» **Work to complete**:
Pick out all lines of the entries that include the word "Impala" and copy them.

» **Data records**:
+ + + + +

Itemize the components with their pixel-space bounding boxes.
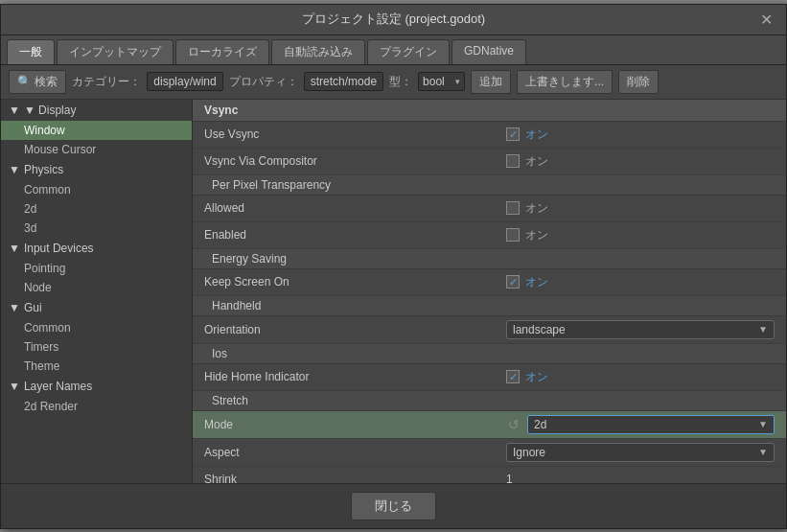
display-arrow-icon: ▼ <box>9 104 20 117</box>
aspect-value-text: Ignore <box>513 446 545 459</box>
sidebar-item-physics-2d[interactable]: 2d <box>1 199 192 219</box>
sidebar-item-theme[interactable]: Theme <box>1 357 192 376</box>
sidebar: ▼ ▼ Display Window Mouse Cursor ▼ Physic… <box>1 100 193 483</box>
hide-home-checkbox[interactable] <box>506 370 520 383</box>
search-button[interactable]: 🔍 検索 <box>9 70 66 94</box>
input-arrow-icon: ▼ <box>9 242 20 255</box>
sub-ios: Ios <box>193 344 786 364</box>
sidebar-item-physics[interactable]: ▼ Physics <box>1 159 192 180</box>
orientation-value-text: landscape <box>513 323 566 336</box>
sidebar-item-window[interactable]: Window <box>1 121 192 140</box>
type-label: 型： <box>389 74 412 90</box>
layer-arrow-icon: ▼ <box>9 380 20 393</box>
tab-plugins[interactable]: プラグイン <box>367 39 450 64</box>
prop-enabled: Enabled オン <box>193 222 786 249</box>
category-label: カテゴリー： <box>72 74 141 90</box>
prop-enabled-label: Enabled <box>204 228 506 242</box>
tab-autoload[interactable]: 自動読み込み <box>271 39 365 64</box>
sidebar-item-node[interactable]: Node <box>1 278 192 297</box>
prop-shrink: Shrink 1 <box>193 467 786 483</box>
prop-aspect-label: Aspect <box>204 446 506 459</box>
mode-reset-button[interactable]: ↺ <box>506 417 521 432</box>
sidebar-item-gui-common[interactable]: Common <box>1 318 192 337</box>
hide-home-on-label: オン <box>525 369 548 385</box>
mode-value-text: 2d <box>534 418 546 431</box>
allowed-checkbox[interactable] <box>506 201 520 215</box>
prop-allowed: Allowed オン <box>193 196 786 222</box>
prop-enabled-value: オン <box>506 227 775 243</box>
prop-aspect: Aspect Ignore ▼ <box>193 439 786 467</box>
window-close-button[interactable]: ✕ <box>756 11 776 29</box>
tab-gdnative[interactable]: GDNative <box>451 39 526 64</box>
sidebar-item-display[interactable]: ▼ ▼ Display <box>1 100 192 121</box>
sidebar-item-physics-common[interactable]: Common <box>1 180 192 199</box>
keep-screen-checkbox[interactable] <box>506 275 520 289</box>
tab-input-map[interactable]: インプットマップ <box>57 39 174 64</box>
close-window-button[interactable]: 閉じる <box>351 492 436 520</box>
keep-screen-on-label: オン <box>525 274 548 290</box>
sidebar-item-gui[interactable]: ▼ Gui <box>1 297 192 318</box>
prop-orientation-label: Orientation <box>204 323 506 336</box>
prop-aspect-value: Ignore ▼ <box>506 443 775 462</box>
prop-hide-home-label: Hide Home Indicator <box>204 370 506 383</box>
prop-shrink-label: Shrink <box>204 473 506 483</box>
sidebar-item-timers[interactable]: Timers <box>1 337 192 357</box>
sidebar-item-pointing[interactable]: Pointing <box>1 259 192 278</box>
sidebar-item-mouse-cursor[interactable]: Mouse Cursor <box>1 140 192 159</box>
prop-keep-screen-value: オン <box>506 274 775 290</box>
sub-energy-saving: Energy Saving <box>193 249 786 269</box>
use-vsync-on-label: オン <box>525 127 548 143</box>
tab-localize[interactable]: ローカライズ <box>175 39 269 64</box>
prop-use-vsync-label: Use Vsync <box>204 127 506 141</box>
main-window: プロジェクト設定 (project.godot) ✕ 一般 インプットマップ ロ… <box>0 4 787 529</box>
prop-allowed-label: Allowed <box>204 201 506 215</box>
input-label: Input Devices <box>24 242 94 255</box>
property-label: プロパティ： <box>229 74 298 90</box>
sidebar-item-physics-3d[interactable]: 3d <box>1 219 192 238</box>
sidebar-item-layer-names[interactable]: ▼ Layer Names <box>1 376 192 397</box>
footer: 閉じる <box>1 483 786 528</box>
prop-keep-screen-label: Keep Screen On <box>204 275 506 289</box>
prop-allowed-value: オン <box>506 200 775 217</box>
vsync-compositor-checkbox[interactable] <box>506 154 520 168</box>
overwrite-button[interactable]: 上書きします... <box>517 70 613 94</box>
prop-mode-label: Mode <box>204 418 506 431</box>
mode-dropdown-arrow: ▼ <box>758 419 768 429</box>
prop-orientation: Orientation landscape ▼ <box>193 316 786 344</box>
prop-hide-home: Hide Home Indicator オン <box>193 364 786 391</box>
window-title: プロジェクト設定 (project.godot) <box>266 11 521 28</box>
prop-use-vsync: Use Vsync オン <box>193 122 786 149</box>
prop-keep-screen-on: Keep Screen On オン <box>193 269 786 296</box>
sidebar-item-input-devices[interactable]: ▼ Input Devices <box>1 238 192 259</box>
physics-arrow-icon: ▼ <box>9 163 20 176</box>
physics-label: Physics <box>24 163 63 176</box>
toolbar: 🔍 検索 カテゴリー： display/wind プロパティ： stretch/… <box>1 65 786 100</box>
prop-shrink-value: 1 <box>506 473 775 483</box>
prop-orientation-value: landscape ▼ <box>506 320 775 339</box>
tab-general[interactable]: 一般 <box>7 39 55 64</box>
enabled-checkbox[interactable] <box>506 228 520 242</box>
shrink-value-text: 1 <box>506 473 775 483</box>
category-value: display/wind <box>147 72 222 91</box>
prop-use-vsync-value: オン <box>506 127 775 143</box>
titlebar: プロジェクト設定 (project.godot) ✕ <box>1 5 786 35</box>
mode-dropdown[interactable]: 2d ▼ <box>527 415 775 434</box>
orientation-dropdown[interactable]: landscape ▼ <box>506 320 775 339</box>
gui-arrow-icon: ▼ <box>9 301 20 314</box>
main-content: Vsync Use Vsync オン Vsync Via Compositor … <box>193 100 786 483</box>
sidebar-item-2d-render[interactable]: 2d Render <box>1 397 192 416</box>
enabled-on-label: オン <box>525 227 548 243</box>
content-area: ▼ ▼ Display Window Mouse Cursor ▼ Physic… <box>1 100 786 483</box>
orientation-dropdown-arrow: ▼ <box>758 324 768 335</box>
sub-handheld: Handheld <box>193 296 786 316</box>
delete-button[interactable]: 削除 <box>618 70 659 94</box>
use-vsync-checkbox[interactable] <box>506 127 520 141</box>
type-select[interactable]: bool <box>418 72 465 91</box>
add-button[interactable]: 追加 <box>471 70 511 94</box>
aspect-dropdown[interactable]: Ignore ▼ <box>506 443 775 462</box>
section-vsync: Vsync <box>193 100 786 122</box>
prop-vsync-compositor-label: Vsync Via Compositor <box>204 154 506 168</box>
layer-label: Layer Names <box>24 380 92 393</box>
sub-per-pixel: Per Pixel Transparency <box>193 175 786 196</box>
property-value: stretch/mode <box>304 72 383 91</box>
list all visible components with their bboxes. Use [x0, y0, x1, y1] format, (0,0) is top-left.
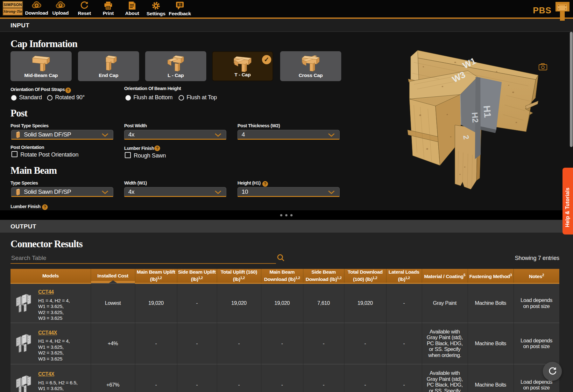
svg-text:H1: H1: [482, 105, 493, 118]
svg-text:H2: H2: [470, 112, 480, 123]
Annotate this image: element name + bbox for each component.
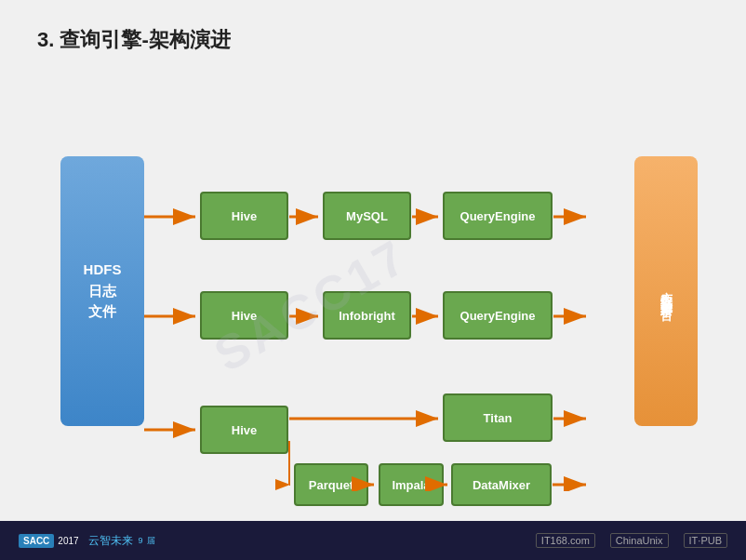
right-platform-box: 广告数据运营分析平台 — [634, 156, 698, 426]
row3-datamixer-label: DataMixer — [473, 478, 530, 492]
sacc-branding: SACC 2017 云智未来 9 届 — [19, 533, 155, 549]
row3-parquet-label: Parquet — [309, 478, 353, 492]
row2-hive-box: Hive — [200, 291, 288, 340]
row3-titan-label: Titan — [484, 411, 513, 425]
row2-infobright-box: Infobright — [323, 291, 411, 340]
row2-hive-label: Hive — [232, 309, 257, 323]
row1-mysql-box: MySQL — [323, 192, 411, 240]
row3-parquet-box: Parquet — [294, 463, 368, 506]
row3-impala-label: Impala — [392, 478, 430, 492]
sacc-year: 2017 — [58, 536, 78, 546]
slide-title: 3. 查询引擎-架构演进 — [0, 0, 746, 63]
row2-infobright-label: Infobright — [339, 309, 395, 323]
diagram-area: HDFS日志文件 广告数据运营分析平台 Hive MySQL QueryEngi… — [0, 63, 746, 491]
logo3: IT·PUB — [684, 533, 727, 548]
footer-logos: IT168.com ChinaUnix IT·PUB — [536, 533, 727, 548]
row3-hive-label: Hive — [232, 423, 257, 437]
superscript2: 届 — [147, 535, 155, 547]
footer: SACC 2017 云智未来 9 届 IT168.com ChinaUnix I… — [0, 521, 746, 560]
row2-qe-box: QueryEngine — [443, 291, 553, 340]
row1-mysql-label: MySQL — [346, 209, 388, 223]
row3-impala-box: Impala — [379, 463, 444, 506]
cloud-label: 云智未来 — [88, 533, 133, 549]
logo2: ChinaUnix — [610, 533, 669, 548]
row3-hive-box: Hive — [200, 406, 288, 454]
slide: 3. 查询引擎-架构演进 HDFS日志文件 广告数据运营分析平台 Hive My… — [0, 0, 746, 521]
hdfs-label: HDFS日志文件 — [84, 260, 122, 323]
row1-hive-box: Hive — [200, 192, 288, 240]
sacc-label: SACC — [23, 536, 49, 546]
sacc-badge: SACC — [19, 534, 54, 548]
row1-hive-label: Hive — [232, 209, 257, 223]
row1-qe-box: QueryEngine — [443, 192, 553, 240]
row2-qe-label: QueryEngine — [460, 309, 536, 323]
logo1: IT168.com — [536, 533, 595, 548]
row3-titan-box: Titan — [443, 393, 553, 442]
row1-qe-label: QueryEngine — [460, 209, 536, 223]
hdfs-box: HDFS日志文件 — [60, 156, 144, 426]
row3-datamixer-box: DataMixer — [451, 463, 552, 506]
superscript: 9 — [139, 536, 143, 545]
right-platform-label: 广告数据运营分析平台 — [658, 282, 674, 300]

+ + + + +

» **Answer space**:
row3-impala-label: Impala — [392, 478, 430, 492]
row3-impala-box: Impala — [379, 463, 444, 506]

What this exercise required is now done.